Trois membres de la Jeunesse hitlérienne à Dantzig, photographiés par Anne-Marie Scwarzenbach © D.R.
De cette réalité, on ne savait rien de précis, mais on n’ignorait rien : les récits plus ou moins allusifs de permissionnaires du front de l’Est en disaient long, c’était une réalité soigneusement propagée et dissimulée en même temps. Tout le monde, pris entre participation et terreur, jouait le jeu que le pouvoir attendait et obtenait de la Volksgemeinschaft (la communauté aryenne allemande). Comme le montre Elissa Mailänder, l’emprise de l’idéologie nazie était d’autant plus prégnante qu’elle n’était pas simplement « décrétée du haut vers le bas », qu’elle n’était pas une succession de proclamations ou de décisions autoritaires, mais qu’elle fut « (re)produite – c’est-à-dire appropriée, modifiée, plus rarement rejetée – par les acteurs historiques dans leurs relations sociales et intimes au quotidien ».
La violence et l’abus sexuel dominaient les relations avec les femmes.

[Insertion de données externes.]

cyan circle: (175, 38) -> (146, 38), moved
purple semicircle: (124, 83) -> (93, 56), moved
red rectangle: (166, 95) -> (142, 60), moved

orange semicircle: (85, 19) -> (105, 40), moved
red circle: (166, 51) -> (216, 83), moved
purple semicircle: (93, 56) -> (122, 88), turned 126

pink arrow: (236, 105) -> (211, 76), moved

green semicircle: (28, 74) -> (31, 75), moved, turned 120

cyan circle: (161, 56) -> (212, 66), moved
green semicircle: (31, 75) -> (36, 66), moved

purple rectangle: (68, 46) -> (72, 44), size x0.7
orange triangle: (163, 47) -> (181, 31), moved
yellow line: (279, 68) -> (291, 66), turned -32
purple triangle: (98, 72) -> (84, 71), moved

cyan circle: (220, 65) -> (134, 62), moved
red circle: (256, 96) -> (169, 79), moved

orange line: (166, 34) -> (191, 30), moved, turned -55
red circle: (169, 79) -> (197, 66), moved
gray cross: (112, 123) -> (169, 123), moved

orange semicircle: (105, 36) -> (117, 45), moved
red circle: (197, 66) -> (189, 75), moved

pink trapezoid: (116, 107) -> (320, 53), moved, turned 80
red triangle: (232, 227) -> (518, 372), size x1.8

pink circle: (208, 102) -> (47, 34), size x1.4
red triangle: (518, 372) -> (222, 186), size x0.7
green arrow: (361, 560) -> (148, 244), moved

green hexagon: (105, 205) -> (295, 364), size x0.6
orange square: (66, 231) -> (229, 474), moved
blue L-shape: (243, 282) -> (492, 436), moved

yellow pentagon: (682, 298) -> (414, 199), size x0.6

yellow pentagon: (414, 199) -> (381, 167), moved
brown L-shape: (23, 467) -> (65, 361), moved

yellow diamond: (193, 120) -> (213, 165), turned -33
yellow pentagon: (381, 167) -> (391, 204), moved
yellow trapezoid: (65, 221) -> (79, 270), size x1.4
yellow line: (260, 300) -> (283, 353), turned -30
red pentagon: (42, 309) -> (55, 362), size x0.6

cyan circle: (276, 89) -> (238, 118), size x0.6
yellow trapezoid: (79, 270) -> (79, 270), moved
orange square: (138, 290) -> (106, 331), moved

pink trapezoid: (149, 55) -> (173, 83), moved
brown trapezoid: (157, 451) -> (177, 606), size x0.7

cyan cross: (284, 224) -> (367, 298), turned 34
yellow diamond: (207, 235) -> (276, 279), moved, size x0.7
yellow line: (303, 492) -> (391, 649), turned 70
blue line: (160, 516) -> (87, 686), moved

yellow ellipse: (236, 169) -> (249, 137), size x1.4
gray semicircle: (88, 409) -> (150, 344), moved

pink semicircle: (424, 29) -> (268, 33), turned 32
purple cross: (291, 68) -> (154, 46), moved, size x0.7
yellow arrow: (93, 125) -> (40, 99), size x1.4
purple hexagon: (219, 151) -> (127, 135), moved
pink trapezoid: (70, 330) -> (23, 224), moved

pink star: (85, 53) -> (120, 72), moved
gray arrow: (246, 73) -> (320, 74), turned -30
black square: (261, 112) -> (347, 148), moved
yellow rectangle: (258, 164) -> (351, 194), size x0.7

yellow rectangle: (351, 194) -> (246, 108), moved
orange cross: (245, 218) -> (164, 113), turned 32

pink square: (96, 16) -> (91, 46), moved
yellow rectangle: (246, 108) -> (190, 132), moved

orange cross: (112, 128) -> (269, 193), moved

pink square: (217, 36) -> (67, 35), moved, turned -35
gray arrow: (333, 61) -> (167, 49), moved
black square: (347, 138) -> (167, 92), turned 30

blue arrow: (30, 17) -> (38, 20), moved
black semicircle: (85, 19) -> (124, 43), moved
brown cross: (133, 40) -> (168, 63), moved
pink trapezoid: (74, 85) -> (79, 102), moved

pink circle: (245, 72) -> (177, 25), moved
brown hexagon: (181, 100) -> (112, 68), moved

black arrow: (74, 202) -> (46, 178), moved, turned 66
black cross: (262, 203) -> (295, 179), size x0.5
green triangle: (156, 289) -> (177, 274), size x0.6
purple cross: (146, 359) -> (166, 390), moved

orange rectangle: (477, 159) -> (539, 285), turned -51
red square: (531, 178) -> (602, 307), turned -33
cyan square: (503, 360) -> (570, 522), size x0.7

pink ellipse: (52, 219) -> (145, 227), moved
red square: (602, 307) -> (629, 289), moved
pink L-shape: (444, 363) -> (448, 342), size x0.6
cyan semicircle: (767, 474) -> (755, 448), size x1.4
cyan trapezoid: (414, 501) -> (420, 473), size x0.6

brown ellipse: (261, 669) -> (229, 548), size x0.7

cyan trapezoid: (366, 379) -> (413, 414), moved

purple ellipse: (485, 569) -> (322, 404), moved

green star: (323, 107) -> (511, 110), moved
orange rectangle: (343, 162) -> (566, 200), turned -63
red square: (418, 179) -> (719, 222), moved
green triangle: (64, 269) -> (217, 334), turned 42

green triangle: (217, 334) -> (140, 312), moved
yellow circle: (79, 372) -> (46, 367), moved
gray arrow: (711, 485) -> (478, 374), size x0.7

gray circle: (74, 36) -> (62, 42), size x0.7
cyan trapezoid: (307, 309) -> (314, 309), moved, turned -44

De plus, comme le rappelle l’auteur, les archives étant restées fermées jusqu’en 1990, il existe peu de témoignages sur les violences commises par les dix millions de soldats allemands combattant à l’Est ; il ne faut pas oublier que le régime nazi, outre l’extermination partiellement réalisée des Juifs d’Europe et des « sous-hommes », envisageait l’expulsion (Generalplan Ost) et le remplacement de la population polonaise et d’une partie de la population soviétique. À bien des égards, cette idéologie était déjà devenue la substance même de cette population qui ne pouvait faire autrement que d’y participer, jusque dans le sommeil.
Le mérite du livre d’Elissa Mailänder est ainsi de montrer le fonctionnement du national-socialisme au quotidien. Alors que la plupart des travaux et des études sont consacrés aux crimes nazis et à l’édification politique de ce régime dont la marque de base reste Auschwitz, rares sont les ouvrages sur l‘immédiat, sur le vécu allemand de cette époque. L’établissement d’un « Reich millénaire » fondé sur l’extermination et la sélection raciale est partout présent et sa raison d’être apparaît à toutes les pages. Leçon peut-être prometteuse pour l’avenir.